Friday, July 21, 2006

Sorata

Sorata is a small town on the base of Mnt Illampu (not to be confused with Illumani, above La Paz). For some reason (influence of the nearby Yungas?), it has a particularly mild climate though it sits on the edge of the mountain. Waters there are clear, cold, and straight from the snows on the mountains above. Meanwhile, hibiscus, cherimoyas and camellias grow happily in the gardens of colonial style hotels

There were two rather strange elements to my trip to Sorata… the case of the Spanish spy and the chance encounter with a Californian acquaintance. At first I thought that the group of people sitting next to me at the cafĂ© and later barbequing on our beautiful deck were a family, perhaps Spanish, because they were pale skinned with what sounded like a Spanish accents. It was some time later, after drinking beer with them for hours that I realized they were two parties. The females, mother, two daughters and a friend, were a Bolivian family and the Spaniard was an acquaintance who happened to be staying in my hotel.

The Gallego was a chain smoker (along with the mother and older daughter) with stories of being the Spanish army, training soldiers to shoot at close range, being part of UN troops in Africa, now supposedly retired in Bolivia. We took to calling him the spy, because of his mysterious presence in this small town in Bolivia. Apparently he had two ex-wives and two daughters living in twin apartments in Gallecia. He proceeded to flirt mercilessly with the 26 year old daughter, though he was closer in age to the mother. Though a soldier, he seemed educated and liberal in U.S. terms. His presence, his stories, and sly smile were welcome entertainment. He opinions to spare, and one diatribe about how Cubans would prostitute themselves to get out of the country was unfortunately cut short by a Cuban woman dining at the table next to us. We all shrunk lower in our seats, trying to remember what we had said about Cubans while he tried ineffectually to dig himself out of his hole.

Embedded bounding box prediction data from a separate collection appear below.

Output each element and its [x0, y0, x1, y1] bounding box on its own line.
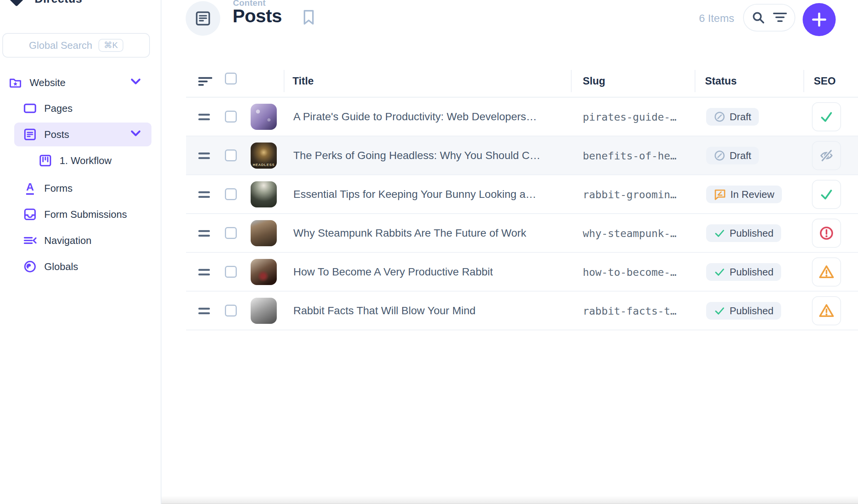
column-header-status[interactable]: Status	[705, 75, 737, 87]
chevron-down-icon[interactable]	[130, 78, 141, 87]
filter-icon[interactable]	[773, 12, 787, 23]
column-header-seo[interactable]: SEO	[814, 75, 836, 87]
sidebar-item-label: Website	[30, 77, 65, 89]
drag-handle-icon[interactable]	[198, 114, 210, 123]
drag-handle-icon[interactable]	[198, 153, 210, 162]
sort-icon[interactable]	[198, 76, 212, 89]
seo-indicator	[812, 257, 841, 287]
navigation-sidebar: Directus Global Search ⌘K Website Pages	[0, 0, 161, 504]
article-icon	[195, 10, 211, 27]
row-thumbnail	[251, 298, 277, 324]
sidebar-item-posts[interactable]: Posts	[0, 125, 161, 144]
directus-logo-text: Directus	[35, 0, 82, 5]
post-title[interactable]: A Pirate's Guide to Productivity: Web De…	[293, 111, 537, 123]
sidebar-item-workflow[interactable]: 1. Workflow	[0, 151, 161, 170]
post-slug: rabbit-groomin…	[583, 189, 677, 201]
drag-handle-icon[interactable]	[198, 269, 210, 278]
seo-indicator	[812, 180, 841, 209]
table-row[interactable]: Why Steampunk Rabbits Are The Future of …	[186, 214, 858, 253]
status-badge: Published	[706, 263, 781, 281]
seo-indicator	[812, 102, 841, 131]
sidebar-item-label: 1. Workflow	[60, 155, 111, 167]
letter-a-icon: A	[23, 182, 37, 195]
drag-handle-icon[interactable]	[198, 308, 210, 317]
post-title[interactable]: How To Become A Very Productive Rabbit	[293, 266, 493, 278]
post-title[interactable]: The Perks of Going Headless: Why You Sho…	[293, 149, 540, 162]
article-icon	[23, 128, 37, 141]
seo-check-icon	[819, 187, 834, 202]
status-label: In Review	[730, 189, 774, 201]
status-label: Draft	[730, 111, 751, 123]
table-row[interactable]: HEADLESS The Perks of Going Headless: Wh…	[186, 136, 858, 175]
drag-handle-icon[interactable]	[198, 191, 210, 201]
warning-icon	[818, 303, 835, 318]
error-icon	[819, 225, 834, 241]
column-divider	[284, 70, 284, 92]
row-checkbox[interactable]	[225, 149, 237, 161]
status-badge: Published	[706, 224, 781, 242]
table-row[interactable]: Essential Tips for Keeping Your Bunny Lo…	[186, 175, 858, 214]
post-slug: rabbit-facts-t…	[583, 305, 677, 317]
sidebar-item-label: Forms	[44, 182, 73, 194]
status-label: Published	[730, 305, 773, 317]
post-slug: benefits-of-he…	[583, 150, 677, 162]
thumbnail-caption: HEADLESS	[253, 163, 274, 167]
post-title[interactable]: Why Steampunk Rabbits Are The Future of …	[293, 227, 526, 239]
search-shortcut-badge: ⌘K	[98, 39, 123, 52]
table-row[interactable]: A Pirate's Guide to Productivity: Web De…	[186, 98, 858, 136]
column-header-title[interactable]: Title	[293, 75, 314, 87]
select-all-checkbox[interactable]	[225, 73, 237, 85]
row-checkbox[interactable]	[225, 111, 237, 123]
sidebar-item-pages[interactable]: Pages	[0, 99, 161, 118]
check-icon	[714, 266, 725, 278]
table-row[interactable]: Rabbit Facts That Will Blow Your Mind ra…	[186, 292, 858, 330]
post-title[interactable]: Rabbit Facts That Will Blow Your Mind	[293, 305, 476, 317]
row-checkbox[interactable]	[225, 227, 237, 239]
check-icon	[714, 305, 725, 317]
global-search-input[interactable]: Global Search ⌘K	[2, 33, 150, 58]
sidebar-item-globals[interactable]: Globals	[0, 257, 161, 276]
row-checkbox[interactable]	[225, 188, 237, 200]
globe-icon	[23, 260, 37, 273]
collection-icon-button[interactable]	[186, 1, 220, 36]
status-badge: Published	[706, 302, 781, 320]
status-label: Published	[730, 266, 773, 278]
horizontal-scrollbar[interactable]	[161, 496, 858, 504]
window-icon	[23, 102, 37, 115]
sidebar-item-label: Form Submissions	[44, 209, 127, 220]
add-item-button[interactable]	[803, 3, 836, 36]
drag-handle-icon[interactable]	[198, 230, 210, 239]
inbox-icon	[23, 208, 37, 221]
row-checkbox[interactable]	[225, 266, 237, 278]
sidebar-item-form-submissions[interactable]: Form Submissions	[0, 205, 161, 224]
column-divider	[695, 70, 695, 92]
warning-icon	[818, 264, 835, 280]
search-icon[interactable]	[752, 11, 765, 25]
rate-review-icon	[714, 188, 726, 201]
status-badge: In Review	[706, 186, 782, 203]
draft-icon	[714, 111, 725, 123]
row-thumbnail	[251, 259, 277, 285]
sidebar-item-website[interactable]: Website	[0, 73, 161, 92]
seo-indicator	[812, 296, 841, 325]
sidebar-item-label: Pages	[44, 103, 73, 114]
sidebar-item-forms[interactable]: A Forms	[0, 179, 161, 197]
post-title[interactable]: Essential Tips for Keeping Your Bunny Lo…	[293, 188, 536, 201]
row-thumbnail	[251, 220, 277, 246]
seo-indicator	[812, 219, 841, 248]
table-header: Title Slug Status SEO	[161, 67, 858, 97]
post-slug: pirates-guide-…	[583, 111, 677, 123]
sidebar-item-label: Posts	[44, 129, 69, 141]
folder-star-icon	[9, 76, 22, 89]
column-header-slug[interactable]: Slug	[583, 75, 605, 87]
search-placeholder: Global Search	[29, 40, 92, 51]
table-row[interactable]: How To Become A Very Productive Rabbit h…	[186, 253, 858, 292]
status-badge: Draft	[706, 108, 759, 126]
bookmark-icon[interactable]	[303, 9, 314, 27]
chevron-down-icon[interactable]	[130, 130, 141, 139]
status-badge: Draft	[706, 147, 759, 164]
row-checkbox[interactable]	[225, 305, 237, 317]
column-divider	[571, 70, 572, 92]
sidebar-item-navigation[interactable]: Navigation	[0, 231, 161, 250]
seo-indicator	[812, 141, 841, 170]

Meanwhile, around us the town celebrated the feriado, in honor of the foundation of the La Paz district, with a typical three day bought of drunkenness and dancing. The amateur band played the same songs incessantly for most of the day and the night. Toasted chollitas shook their multiple skirts in time. We stayed up late on Saturday drinking rounds of ponche, a seemingly benign hot spiced milk drink, which left all of us with aching heads in the morning.

An older, pale, North American lurked on the edges of this revelry. We saw her sitting alone at the same spots where we went. I noticed her watching us, but didn’t think much of it until I was sitting drinking coffee on Sunday morning when she passed me by. When I quarried where she was from, she said Mendocino. Do we know each other I asked? No, I wasn’t the person I reminded her of, she said. Then she mentioned her daughter in Berkeley, Jade, and we slowly realized that I reminded her of Lindsay. We had visited Jade’s family in the Anderson Valley about a year and a half before, so we knew each other, if only vaguely.

The weekend in Sorata ended with the usual excruciatingly long mini-bus ride home. While I have contact with the Bolivian family, the Spanish spy seems to have mysteriously disappeared. Our plans to cook a tortilla in La Paz never materialized. Meanwhile, the daughter admitted he had confided that his reason for being in Bolivia was to sell false papers to Bolivians for immigration to Spain. I had run across my first coyote.